Extracted records:
####################

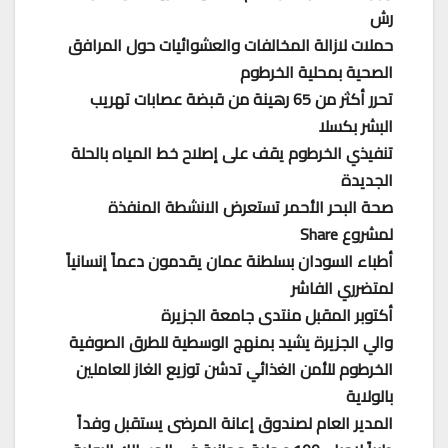
رش
حملات لازالة المخالفات والعشوائيات حول المرافق
الصحية بمحلية الخرطوم
تحرر أكثر من 65 رهينة من قبضة عصابات تهريب
البشر بكسلا
تنفيذي الخرطوم يقف على إصلاح خط المياه بالحلة
الجديدة
صحة البحر الأحمر تستعرض الانشطة المنفذة
لمشروع Share
أطباء السودان بسلطنة عمان يقدمون دعماً إنسانياً
لمتضرري الفاشر
أكتوبر المقبل منتدى جامعة الجزيرة
والي الجزيرة يشيد بمنهج الوسطية للطرق الصوفية
الخرطوم للأمن الغذائي تدشن توزيع الغاز للعاملين
بالولاية
المدير العام لصندوق إعانة المرضى يستقبل وفداً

####################

* _How to complete this task_: Gather each line in these records that contains the string "الجزيرة".

* _Reply_:
أكتوبر المقبل منتدى جامعة الجزيرة
والي الجزيرة يشيد بمنهج الوسطية للطرق الصوفية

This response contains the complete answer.